The duo's longtime friendship became a formal musical partnership after Martin invited Brickell to come up with a song for a banjo tune he'd come up with. The experiment proved successful and they began collaborating in earnest, despite the fact that they lived on opposite coasts, writing separately and exchanging digital files via email.

Many of So Familiar's songs are also featured in Bright Star, a new stage musical built around Martin and Brickell's songs, with Asher as music supervisor. The show, whose initial inspiration was the Love Has Come for You track "Sarah Jane and the Iron Mountain Baby," was first staged at San Diego's Old Globe Theater in 2014 and opens at the John F. Kennedy Center for the Performing Arts in Washington, D.C. on December 17, 2015, to be followed by a Broadway premiere in 2016.

As Martin recalls, "We were talking about how much we loved musicals, and Edie said 'Maybe there's a subject in one of our songs that could be the subject of a musical.' I didn't think so, but one day I was on a bicycle in Manhattan, mentally going through our catalogue, and I remembered 'Sarah Jane and the Iron Mountain Baby,' and I fell off the bicycle and immediately called Edie.'"

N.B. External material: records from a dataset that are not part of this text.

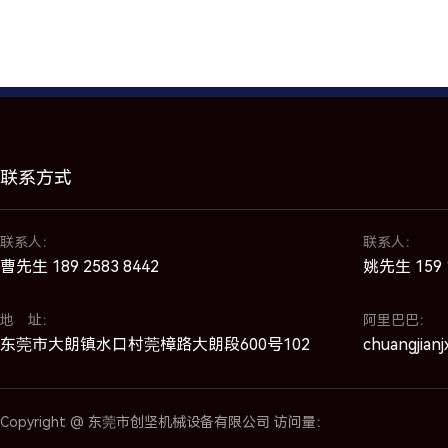
联系方式
联系人：
联系人：
曹先生 189 2583 8442
姚先生 159 1
地 址：
阿里巴巴：
东莞市大朗镇水口村莞樟路大朗段600号102
chuangjianj
Copyright @ 东莞市创坚机械设备有限公司 访问量：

The experience of hearing their songs performed on stage by Bright Star's cast proved to be a moving experience for the songwriters.

"We both got very emotional hearing other people singing these songs," Brickell marvels. "They have such big, beautiful voices and sing in a way that I don't, and they bring the full dramatic effort to it. To hear those voices singing our songs, it just feels bigger than life, and it makes it all feel so real somehow."

With a pair of deeply compelling albums to their credit and a major stage musical on the way, Steve Martin and Edie Brickell's unique musical partnership couldn't be any more real.

"Everything about this feels so unexpected, yet at the same time it feels like it was meant to be," Martin observes. "It started as 'Let's try writing some songs,' and the next thing you know, we've got a musical. The whole thing has been a very nice surprise."